William O’Donohue, a professor of psychology at the University of Nevada at Reno, is an expert on sexual harassment. When asked what steps might be useful in a two-week program, he identifies many of the same techniques SRI uses: teaching victim empathy; debunking irrational thoughts like “I’m entitled to this kind of thing”; analyzing the events that lead up to an offense; and encouraging positive addictions — like exercising or charity work — to take the place of negatives ones. But, he says, there is no research proving that such programs have any effect for people accused of inappropriate workplace behavior (partly because it’s hard to find sexual harassers willing to volunteer for a controlled experiment).

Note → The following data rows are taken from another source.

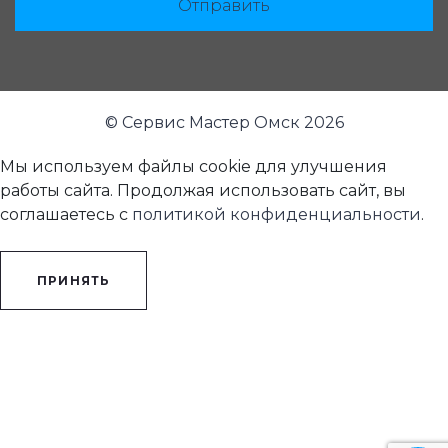
Отправить
© Сервис Мастер Омск 2026
Мы используем файлы cookie для улучшения
работы сайта. Продолжая использовать сайт, вы
соглашаетесь с
политикой конфиденциальности
.
ПРИНЯТЬ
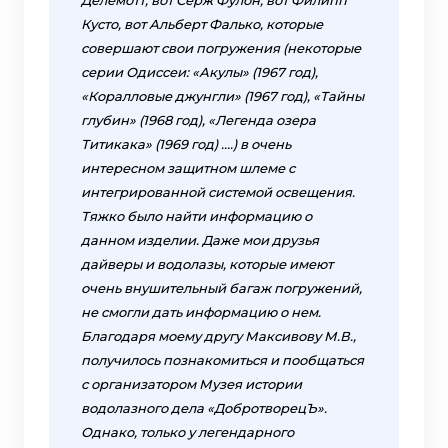
Делемотт, вот Серж Фулон, вот Филипп
Кусто, вот Альберт Фалько, которые
совершают свои погружения (некоторые
серии Одиссеи: «Акулы» (1967 год),
«Коралловые джунгли» (1967 год), «Тайны
глубин» (1968 год), «Легенда озера
Титикака» (1969 год) ….) в очень
интересном защитном шлеме с
интегрированной системой освещения.
Тяжко было найти информацию о
данном изделии. Даже мои друзья
дайверы и водолазы, которые имеют
очень внушительный багаж погружений,
не смогли дать информацию о нем.
Благодаря моему другу Максивову М.В.,
получилось познакомиться и пообщаться
с организатором Музея истории
водолазного дела «ДобротворецЪ».
Однако, только у легендарного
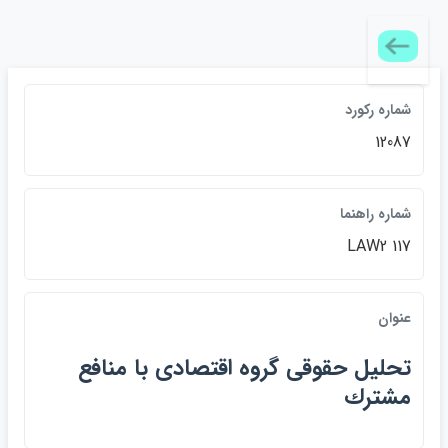
شماره ركورد
12087
شماره راهنما
LAW2 117
عنوان
تحليل حقوقي گروه اقتصادي با منافع
مشترك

Both O’Donohue and Weiss say that recovery from a sexual-behavior problem, however severe, requires years of therapy. “Males and their sexual impulses are hard to control, especially for someone who has multiple offenses,” O’Donohue says. “The more victims one has, the higher the probability of relapse.” The best possible change is teaching men or women to avoid tempting situations, he says. The objects of their desire are unlikely to change, and studies of some serious sexual offenders have suggested relapse rates are as high as 40%. In his statement, Filner said that his two-week program would be followed by “ongoing, regular counseling.”

Even if Filner does manage to reform his ways, it remains to be seen whether the people of San Diego will support him after he returns to full-time work on Aug. 19. Should Filner continue to plant his feet in office, acceptance is certainly the easier route: the only two ways to oust an unwilling mayor in California, whatever his baggage, are a recall election or a felony conviction.